The bottom line is that we humans have the responsibility to treat others in a certain way, and the big bad world teaches us that when we don't, we lose friends, freedoms, jobs, relationships (i.e. privileges). It is a grace we give to our kids when we apply that same real-world principle in our homes. Correct me if I am wrong, Tiffany, but that is a classic example of doling out logical consequences.

One little kiddo-caveat: When my boys were between 18 and 30 mos or so, I did a lot of "protecting and preserving" of sibling relationships. It is REALLY HARD when you are three or four years old to play with a two year old. They are destructive and lack an incredible amount of understanding. So in the interest of staving off the terrible and innumerable negative interactions between siblings, I frequently saved the older child from "the wrath of the two-year-old." And when that two year old does play with the four-year-old brother, they play under my close supervision. I can teach my older child patience and kindness when reasonable, but then when the younger one tries to trash the entire train track that the older one pain-stakingly built, I can quickly mitigate that situation by swooping in to the rescue. And as far as the 7 year-old interacting with the two-year-old, he has matured enough so that those two CAN play unsupervised. It is a beautiful thing.

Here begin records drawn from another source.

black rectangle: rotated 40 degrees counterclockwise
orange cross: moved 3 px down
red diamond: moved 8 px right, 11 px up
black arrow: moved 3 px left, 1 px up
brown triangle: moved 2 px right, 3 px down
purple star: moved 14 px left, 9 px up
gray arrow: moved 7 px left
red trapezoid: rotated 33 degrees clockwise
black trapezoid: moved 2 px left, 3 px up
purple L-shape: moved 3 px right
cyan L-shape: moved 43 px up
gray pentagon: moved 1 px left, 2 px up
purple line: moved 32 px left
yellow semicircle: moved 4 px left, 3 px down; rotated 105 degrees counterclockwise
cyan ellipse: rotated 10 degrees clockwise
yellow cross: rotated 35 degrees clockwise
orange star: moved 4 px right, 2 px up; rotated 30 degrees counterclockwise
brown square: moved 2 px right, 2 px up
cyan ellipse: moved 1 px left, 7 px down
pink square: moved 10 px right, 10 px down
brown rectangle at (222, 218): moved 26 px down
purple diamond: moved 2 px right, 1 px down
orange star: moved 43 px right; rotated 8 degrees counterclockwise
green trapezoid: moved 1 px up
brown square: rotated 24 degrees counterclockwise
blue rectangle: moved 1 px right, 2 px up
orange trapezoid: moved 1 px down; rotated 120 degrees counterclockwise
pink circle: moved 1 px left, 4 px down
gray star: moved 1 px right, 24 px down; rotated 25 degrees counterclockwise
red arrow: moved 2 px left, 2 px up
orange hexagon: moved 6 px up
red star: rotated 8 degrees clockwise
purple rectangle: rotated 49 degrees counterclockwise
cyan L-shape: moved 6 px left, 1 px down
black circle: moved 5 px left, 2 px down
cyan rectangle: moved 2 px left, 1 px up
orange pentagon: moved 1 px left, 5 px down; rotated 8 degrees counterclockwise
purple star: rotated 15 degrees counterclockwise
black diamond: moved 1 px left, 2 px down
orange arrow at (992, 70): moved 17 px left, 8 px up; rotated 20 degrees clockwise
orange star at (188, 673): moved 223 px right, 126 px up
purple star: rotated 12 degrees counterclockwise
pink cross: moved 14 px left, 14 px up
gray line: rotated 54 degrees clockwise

Anyway, I encourage you to keep your kids close. Be close by so you can teach them over and over again what godly responses look like. It can be tedious and exhausting at times but you will not be sorry you took the time early on to train your kids in these character qualities.

1 comment:

Pate Family said...

Why yes, that is a logical consequence! :) I have really appreciated your reminders about preserving sibling relationships. I have a tendency to expect Hudson to have the patience to deal with Camden that Ainsley does. (or to even have more patience than I do sometimes!) I'm trying to talk him through how to react when Camden wrecks something, because unfortunately C. can go from playing nicely to trashing the tower in less than one second. So even if I'm sitting there...too late. I'm going with: if he ruins it I drop everything and fix it with you.